→ Your assignment
When you reach the line in the data below that contains "επόμενες ημέρες στη Βοιωτία. Η", please start repeating lines exactly, and stop after the line that contains "Все права защищены.", repeating nothing else.
(Data shown)
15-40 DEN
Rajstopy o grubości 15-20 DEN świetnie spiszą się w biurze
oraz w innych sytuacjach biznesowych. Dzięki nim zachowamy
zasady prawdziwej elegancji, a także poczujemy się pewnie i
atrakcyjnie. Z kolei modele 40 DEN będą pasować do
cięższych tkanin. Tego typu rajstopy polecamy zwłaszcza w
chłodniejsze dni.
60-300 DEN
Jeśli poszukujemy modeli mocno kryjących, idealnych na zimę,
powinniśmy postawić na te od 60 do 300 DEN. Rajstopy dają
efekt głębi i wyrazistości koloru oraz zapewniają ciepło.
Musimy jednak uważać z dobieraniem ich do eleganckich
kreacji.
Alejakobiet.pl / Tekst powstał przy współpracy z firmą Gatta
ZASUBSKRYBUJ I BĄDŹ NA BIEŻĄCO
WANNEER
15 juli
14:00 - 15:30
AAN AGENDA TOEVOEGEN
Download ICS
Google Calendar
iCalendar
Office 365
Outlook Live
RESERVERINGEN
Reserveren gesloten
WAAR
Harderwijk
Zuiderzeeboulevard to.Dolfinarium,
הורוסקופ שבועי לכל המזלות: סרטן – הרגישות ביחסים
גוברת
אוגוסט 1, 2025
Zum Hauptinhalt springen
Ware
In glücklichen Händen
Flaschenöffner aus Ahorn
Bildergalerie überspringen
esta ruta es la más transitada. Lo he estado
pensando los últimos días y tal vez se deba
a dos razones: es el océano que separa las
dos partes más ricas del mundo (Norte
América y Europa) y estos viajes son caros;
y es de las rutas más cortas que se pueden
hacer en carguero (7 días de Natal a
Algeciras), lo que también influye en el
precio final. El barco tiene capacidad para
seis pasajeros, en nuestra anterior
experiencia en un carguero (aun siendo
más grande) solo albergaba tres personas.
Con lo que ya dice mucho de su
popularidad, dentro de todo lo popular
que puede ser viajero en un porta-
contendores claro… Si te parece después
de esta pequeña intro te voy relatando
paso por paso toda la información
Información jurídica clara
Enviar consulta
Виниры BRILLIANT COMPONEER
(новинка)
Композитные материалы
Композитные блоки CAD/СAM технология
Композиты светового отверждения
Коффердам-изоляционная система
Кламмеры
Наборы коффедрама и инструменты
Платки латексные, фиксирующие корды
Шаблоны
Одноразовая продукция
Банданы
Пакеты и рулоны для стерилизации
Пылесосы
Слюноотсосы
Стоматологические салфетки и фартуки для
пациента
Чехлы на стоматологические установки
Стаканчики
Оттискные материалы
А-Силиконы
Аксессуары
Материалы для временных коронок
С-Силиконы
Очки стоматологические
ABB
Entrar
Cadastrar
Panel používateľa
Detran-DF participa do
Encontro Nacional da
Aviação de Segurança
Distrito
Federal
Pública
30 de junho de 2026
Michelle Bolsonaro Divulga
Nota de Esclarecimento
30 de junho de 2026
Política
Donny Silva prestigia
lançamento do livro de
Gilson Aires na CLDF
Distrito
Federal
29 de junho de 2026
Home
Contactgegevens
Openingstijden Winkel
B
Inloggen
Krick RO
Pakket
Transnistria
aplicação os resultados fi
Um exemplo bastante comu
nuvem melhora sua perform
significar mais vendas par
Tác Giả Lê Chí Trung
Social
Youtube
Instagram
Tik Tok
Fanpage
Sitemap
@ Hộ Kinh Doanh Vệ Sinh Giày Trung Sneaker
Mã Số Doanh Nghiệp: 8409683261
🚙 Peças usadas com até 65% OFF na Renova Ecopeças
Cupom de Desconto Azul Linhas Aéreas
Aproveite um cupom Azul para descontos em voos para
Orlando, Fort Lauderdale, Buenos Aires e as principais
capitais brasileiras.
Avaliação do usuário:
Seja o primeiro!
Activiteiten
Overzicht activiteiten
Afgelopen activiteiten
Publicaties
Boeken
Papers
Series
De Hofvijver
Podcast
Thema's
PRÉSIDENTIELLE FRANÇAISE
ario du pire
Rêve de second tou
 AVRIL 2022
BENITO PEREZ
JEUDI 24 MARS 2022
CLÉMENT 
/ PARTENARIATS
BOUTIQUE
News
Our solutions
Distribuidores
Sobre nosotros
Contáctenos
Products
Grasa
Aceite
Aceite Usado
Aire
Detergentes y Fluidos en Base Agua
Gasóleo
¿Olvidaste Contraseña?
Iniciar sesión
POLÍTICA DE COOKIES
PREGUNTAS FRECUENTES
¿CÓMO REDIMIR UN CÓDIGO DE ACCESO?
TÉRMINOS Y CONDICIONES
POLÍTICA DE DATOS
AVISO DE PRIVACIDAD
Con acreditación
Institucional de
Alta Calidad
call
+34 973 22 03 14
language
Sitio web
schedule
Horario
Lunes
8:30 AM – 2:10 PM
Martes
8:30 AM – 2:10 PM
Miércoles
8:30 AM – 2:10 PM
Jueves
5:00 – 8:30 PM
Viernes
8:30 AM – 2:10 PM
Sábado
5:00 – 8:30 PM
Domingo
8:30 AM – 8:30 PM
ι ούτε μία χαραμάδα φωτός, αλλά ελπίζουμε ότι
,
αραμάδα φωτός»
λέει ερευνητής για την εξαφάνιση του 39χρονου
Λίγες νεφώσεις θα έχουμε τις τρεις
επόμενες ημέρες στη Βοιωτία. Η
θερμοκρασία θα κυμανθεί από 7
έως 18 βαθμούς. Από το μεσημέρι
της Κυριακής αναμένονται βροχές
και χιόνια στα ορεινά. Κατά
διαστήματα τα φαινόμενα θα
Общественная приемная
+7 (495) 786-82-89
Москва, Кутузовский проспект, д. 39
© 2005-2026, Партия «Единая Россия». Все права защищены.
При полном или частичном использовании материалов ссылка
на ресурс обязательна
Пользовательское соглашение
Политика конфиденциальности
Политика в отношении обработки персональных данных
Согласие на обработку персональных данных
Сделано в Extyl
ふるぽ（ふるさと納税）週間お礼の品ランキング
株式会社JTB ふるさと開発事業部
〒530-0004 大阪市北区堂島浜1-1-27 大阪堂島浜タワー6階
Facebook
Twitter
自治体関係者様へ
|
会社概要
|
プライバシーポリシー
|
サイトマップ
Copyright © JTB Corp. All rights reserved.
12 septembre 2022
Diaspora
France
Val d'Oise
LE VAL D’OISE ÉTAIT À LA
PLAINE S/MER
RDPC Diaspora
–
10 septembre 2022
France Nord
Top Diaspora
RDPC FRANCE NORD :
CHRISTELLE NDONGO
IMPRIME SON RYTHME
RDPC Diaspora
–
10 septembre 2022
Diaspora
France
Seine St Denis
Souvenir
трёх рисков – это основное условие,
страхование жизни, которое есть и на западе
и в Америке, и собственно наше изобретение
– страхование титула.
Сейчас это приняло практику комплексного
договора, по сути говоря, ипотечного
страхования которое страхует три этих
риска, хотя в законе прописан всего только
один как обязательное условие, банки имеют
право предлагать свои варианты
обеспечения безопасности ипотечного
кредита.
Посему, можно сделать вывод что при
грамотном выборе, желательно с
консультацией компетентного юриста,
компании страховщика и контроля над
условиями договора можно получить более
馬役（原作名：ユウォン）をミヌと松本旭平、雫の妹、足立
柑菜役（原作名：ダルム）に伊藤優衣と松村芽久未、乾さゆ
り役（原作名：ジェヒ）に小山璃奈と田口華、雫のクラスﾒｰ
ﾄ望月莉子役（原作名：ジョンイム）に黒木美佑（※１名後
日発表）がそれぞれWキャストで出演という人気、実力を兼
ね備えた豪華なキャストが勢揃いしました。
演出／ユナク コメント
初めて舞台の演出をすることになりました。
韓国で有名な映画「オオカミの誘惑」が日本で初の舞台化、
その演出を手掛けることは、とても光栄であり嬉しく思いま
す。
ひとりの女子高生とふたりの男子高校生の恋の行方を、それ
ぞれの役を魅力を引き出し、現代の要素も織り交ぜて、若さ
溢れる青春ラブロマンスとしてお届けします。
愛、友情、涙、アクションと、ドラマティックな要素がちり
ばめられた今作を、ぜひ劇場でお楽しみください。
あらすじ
(End Data shown)
→ Solved problem
επόμενες ημέρες στη Βοιωτία. Η
θερμοκρασία θα κυμανθεί από 7
έως 18 βαθμούς. Από το μεσημέρι
της Κυριακής αναμένονται βροχές
και χιόνια στα ορεινά. Κατά
διαστήματα τα φαινόμενα θα
Общественная приемная
+7 (495) 786-82-89
Москва, Кутузовский проспект, д. 39
© 2005-2026, Партия «Единая Россия». Все права защищены.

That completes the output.